10.1007/s12207-013-9142-2

PMID

unavailable

Abstract

Motor vehicle collisions (MVCs) are the second leading cause of traumatic brain injury (TBI), accounting for between 17 and 28 % of all TBIs. Although about 86 % of those who are involved in MVCs sustain no injuries, the remaining 14 % commonly experiences temporary or permanent cognitive, physical, and emotional problems; decreased functioning; and adverse lifestyle changes, which often result in litigation or pursuit of disability benefits. Although by far the most common severity of brain trauma resulting from MVCs falls at the mild end of the spectrum, many patients sustain moderate and severe brain injuries. Because of differing neuropathology, clinical presentations, recovery courses, and treatment and care needs, the neuropsychological conceptualization of, and services provided to, those who have sustained mild traumatic brain injuries typically differ from the conceptualization and services needed for those who sustained moderate-severe TBIs.
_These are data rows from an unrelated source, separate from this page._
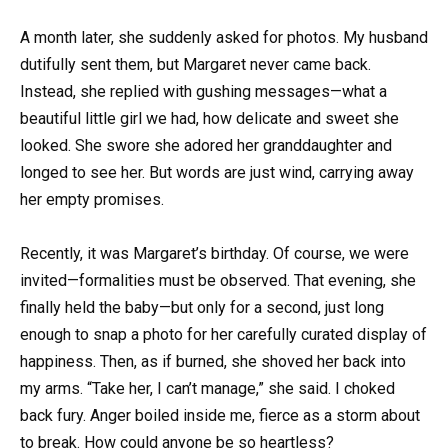
A month later, she suddenly asked for photos. My husband
dutifully sent them, but Margaret never came back.
Instead, she replied with gushing messages—what a
beautiful little girl we had, how delicate and sweet she
looked. She swore she adored her granddaughter and
longed to see her. But words are just wind, carrying away
her empty promises.
Recently, it was Margaret’s birthday. Of course, we were
invited—formalities must be observed. That evening, she
finally held the baby—but only for a second, just long
enough to snap a photo for her carefully curated display of
happiness. Then, as if burned, she shoved her back into
my arms. “Take her, I can’t manage,” she said. I choked
back fury. Anger boiled inside me, fierce as a storm about
to break. How could anyone be so heartless?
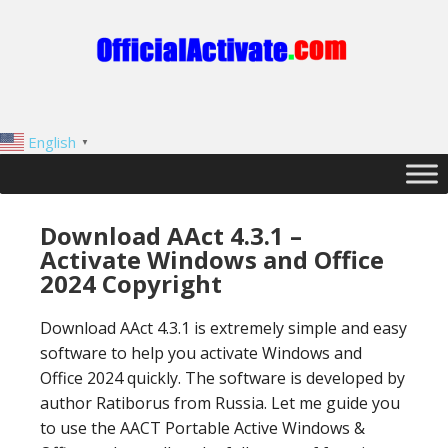
English
▼
Download AAct 4.3.1 –
Activate Windows and Office
2024 Copyright
Download AAct 4.3.1 is extremely simple and easy
software to help you activate Windows and
Office 2024 quickly. The software is developed by
author Ratiborus from Russia. Let me guide you
to use the AACT Portable Active Windows &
Physical pain, emotional distress, effects of medications, and various motivations to seek services often contribute to the complexity of issues experienced by patients and confronted by clinicians. The purpose of this article is to review the assessment and treatment of cognitive, emotional, and behavioral problems experienced by persons who have been involved in MVCs, with a primary focus on outpatient settings and TBIs that fall at the mild end of the severity spectrum.